Apple has stated that the cost of applications and in-app purchases, excluding auto-renewable subscriptions, would be raised across numerous regions beginning October 5th. All Eurozone countries, as well as Chile, Egypt, Japan, Malaysia, Pakistan, Poland, South Korea, Sweden, and Vietnam, are affected. Apple claims that the price rise in Vietnam is due to new rules requiring the business to pay VAT and corporate income tax.
The amount added to former rates varies depending on the list of new pricing tiers (PDF) issued by the tech giant. Apps that are presently 99 cents will cost €1.19 in Euro regions, while those that are currently €4.99 will cost €5.99. The extra price grows in size as one moves up the pricing tier – goods that were €14.99, for example, will now cost €17.99.

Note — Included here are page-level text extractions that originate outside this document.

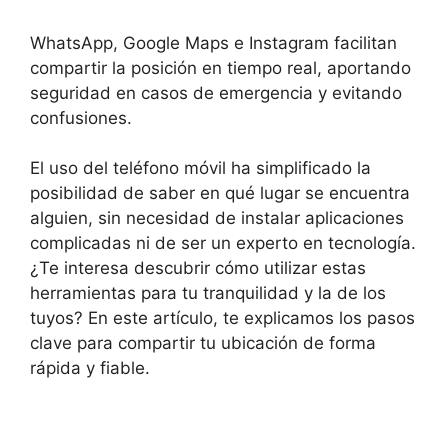
WhatsApp, Google Maps e Instagram facilitan
compartir la posición en tiempo real, aportando
seguridad en casos de emergencia y evitando
confusiones.
El uso del teléfono móvil ha simplificado la
posibilidad de saber en qué lugar se encuentra
alguien, sin necesidad de instalar aplicaciones
complicadas ni de ser un experto en tecnología.
¿Te interesa descubrir cómo utilizar estas
herramientas para tu tranquilidad y la de los
tuyos? En este artículo, te explicamos los pasos
clave para compartir tu ubicación de forma
rápida y fiable.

Aside from Vietnam, Apple did not provide an explanation for the price increase. For Euro-using countries, this might be due in part to the Euro's weakness versus the dollar, which has fallen below parity for the first time in over two decades. Perhaps this price increase should not be surprising given that the iPhone 14 is projected to cost significantly more in Europe than in the United States. The iPhone 14 Pro, for example, will cost $999 in the United States. That's only €997 when converted, yet the model costs €1,299 in Germany, €1,319 in Spain, and €1,339 in Italy.